_Task goal_
Repeat the entries exactly, and do not carry the pictures over.

(Page-level text extractions)
*** Begin section ***

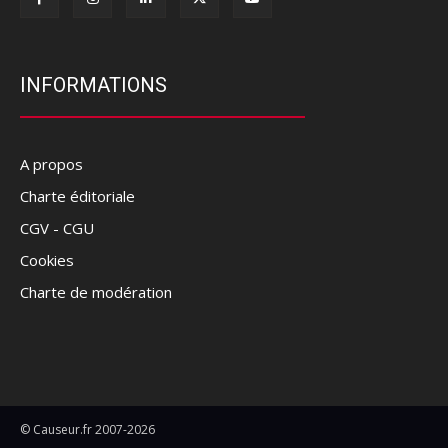
INFORMATIONS
A propos
Charte éditoriale
CGV - CGU
Cookies
Charte de modération
© Causeur.fr 2007-2026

*** End section ***

_The answer_
INFORMATIONS
A propos
Charte éditoriale
CGV - CGU
Cookies
Charte de modération
© Causeur.fr 2007-2026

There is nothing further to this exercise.